Frankie hangs up scissors after 52 years
But now one of Cork’s most famous barbers has hung up his comb and scissors after over half a century in business.
Frank Forde, 66, known to generations of Corkonians as Frankie Forde, has retired and closed his men’s barber shop on Washington St after a career spanning almost 52 years. The closure marks the end of one of the city’s great institutions.
“I enjoyed most of it but the last year became a strain. The money went down and the blood pressure went up,” Frank said last night.
“I had 70 reasons for leaving and 66 of them were years. Every road has an ending, and every book has an ending. The time had come. It was time to go.”
But he declined to discuss his most famous customers — sports stars, business leaders and politicians — or dish the dirt on the stories he’s heard.
“I’ve cut a few famous heads alright but I’ll keep that secret,” he said. “I wouldn’t single out anyone. All my customers were famous and every fella paid for his haircut and left.”
Mr Forde, originally from Gurranabraher and who lives off the Model Farm Rd, began cutting hair aged 14, after landing a job as an apprentice with the late Hubert O’Donovan on 3 Washington St in 1960.

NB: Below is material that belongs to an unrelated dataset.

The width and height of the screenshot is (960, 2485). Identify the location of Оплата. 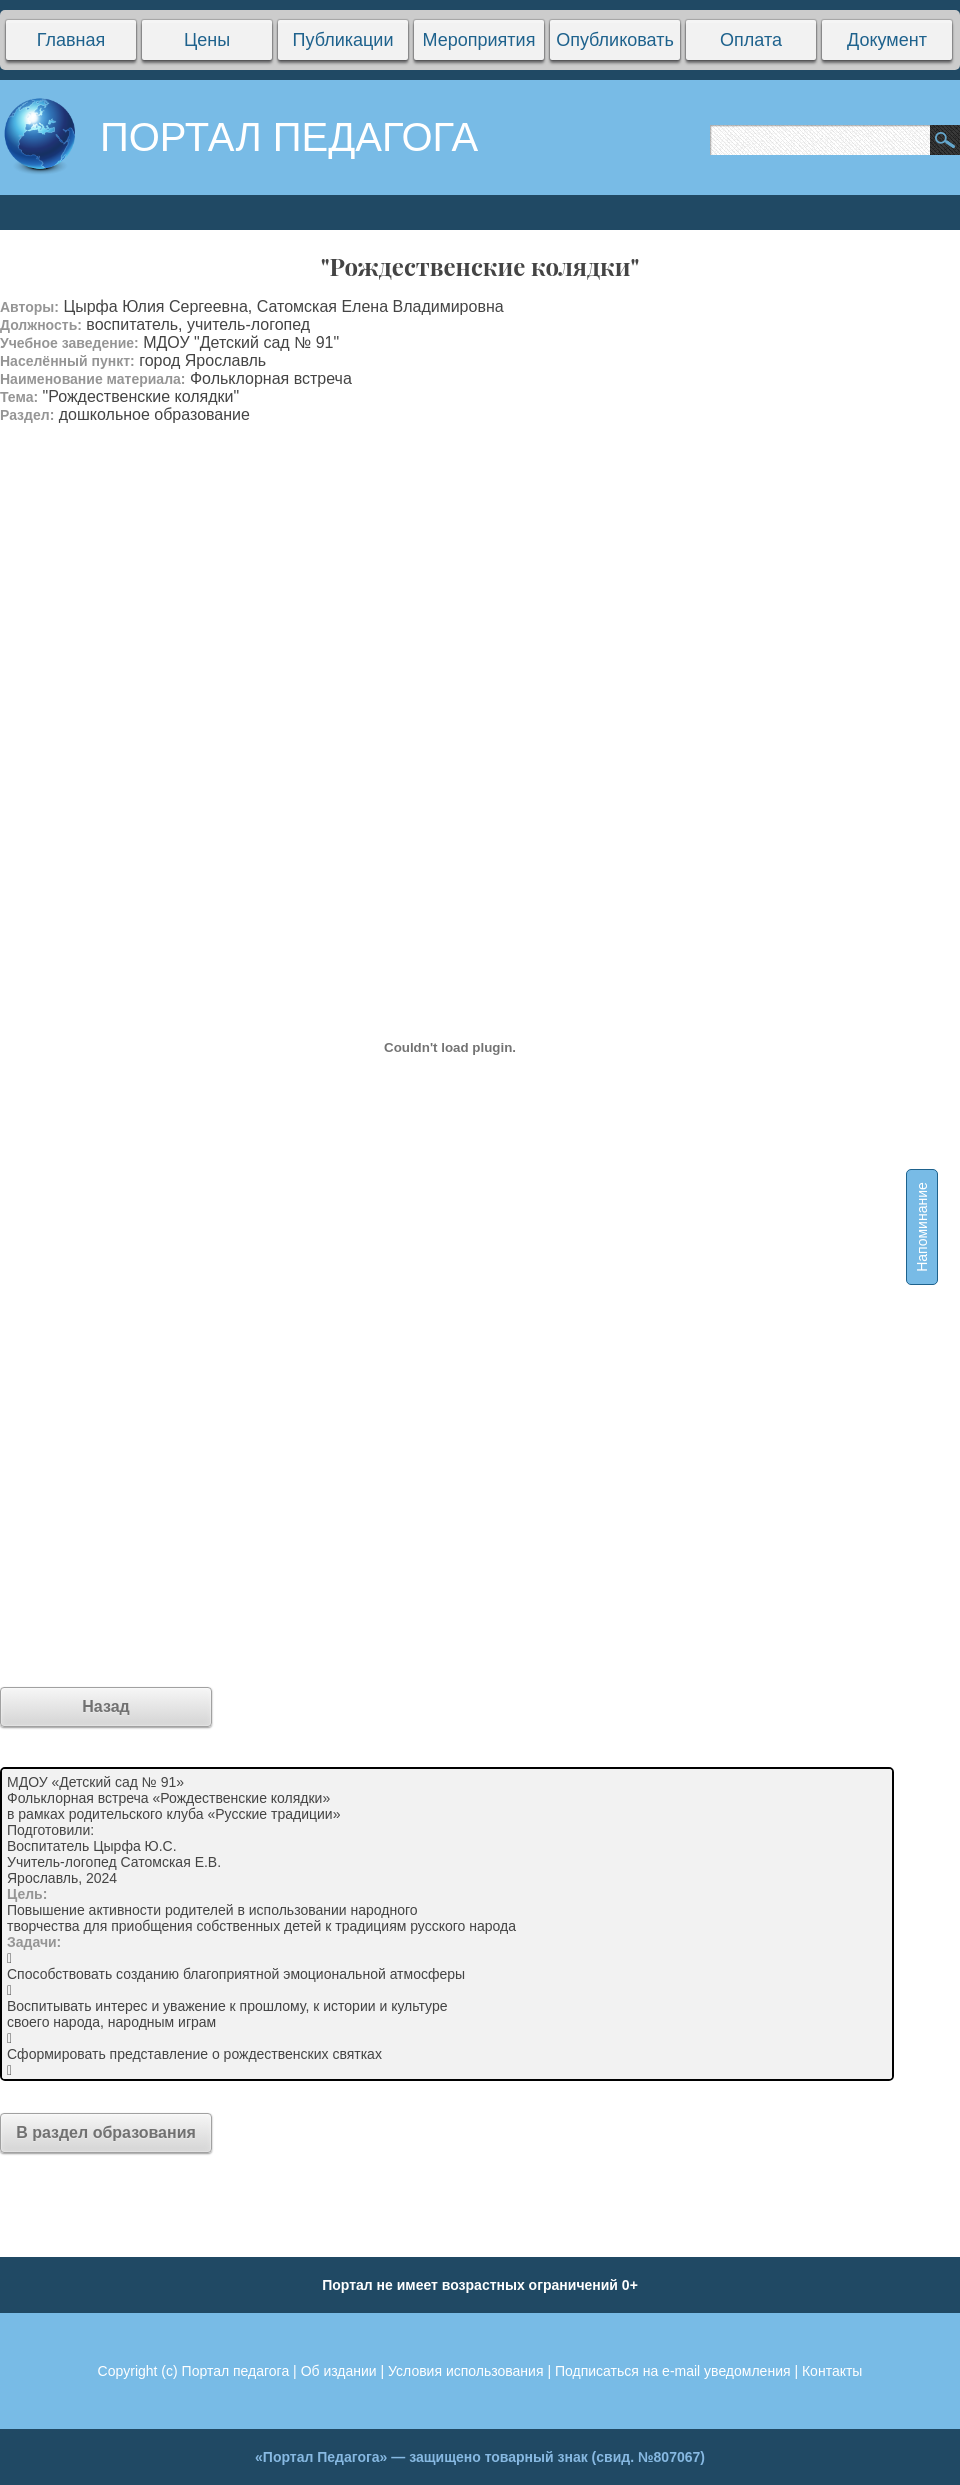
(751, 40).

“The job was advertised on the Evening Echo and I knocked on his door and said I heard about the job,” he said.
“Hubert told me I was a bit small and to come back on Monday. And that was it. I went back on the Monday and was there for 19 years.”

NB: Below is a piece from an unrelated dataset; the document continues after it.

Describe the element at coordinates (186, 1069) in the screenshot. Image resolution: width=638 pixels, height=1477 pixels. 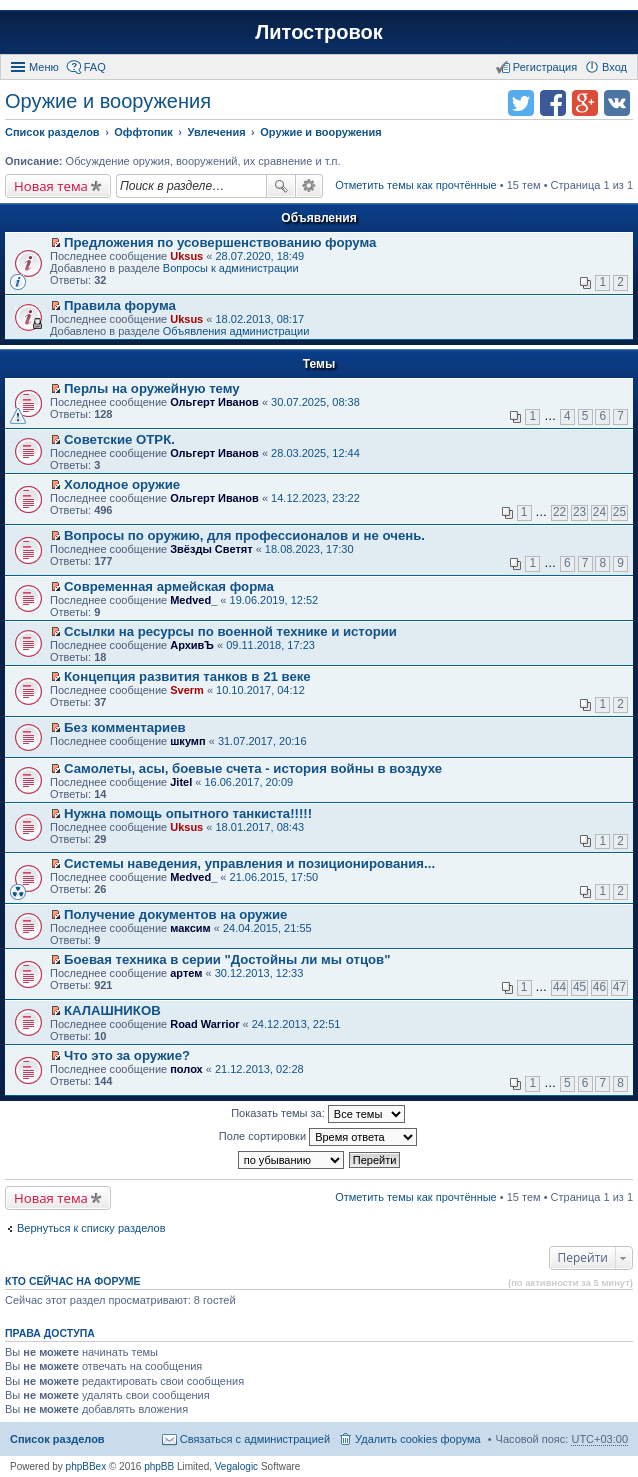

When Mr O’Donovan died, his widow sold the building and the new landlord wanted the barber business out.
So in late 1979, Frank opened his own business nearby, Frank Forde’s Barber Shop, where he worked until last Saturday.
He rose at 6.30am to be in the shop ready to cut hair at 7.30am. He worked alongside Rose O’Flaherty and Winston Nash up to 10 hours a day, 50 hours a week, with Sundays and Mondays off.
“It was a good job, meeting people all the time,” he said.
“But it was a love hate relationship. You were very tied to it. It was very demanding, time-wise.
“You’d have to be there all the time and I took very few holidays.”
But trade has fallen steadily in recent years, fuelled in part by competition from suburban towns and city centre parking restrictions.
“Business is gone from the city centre,” he said.
“Saturday used to be our busy day but for the last two years, it became our quietest.
“Washington St was the gateway to the west and it used to be teeming with cars and people.
“But now, you could have a game of football on the street on a Saturday morning.”
The main drainage works and changes to the city centre streets didn’t help either, he said.
“There was a lot of arrogance in the way they [City Hall] did things. They did it their way. Everything was a short-term solution for their problems,” he said.
“They frightened people, especially a lot of country people, from coming to the city.”
Frank said he plans to enjoy his retirement with Marie, his wife of 41 years — the couple are off to Spain on holiday soon — and to spend more time with his children, Paul, Alan and Sinéad, and his grandchildren, Paul’s kids, Ryan, 9, and 14-month-old Olivia.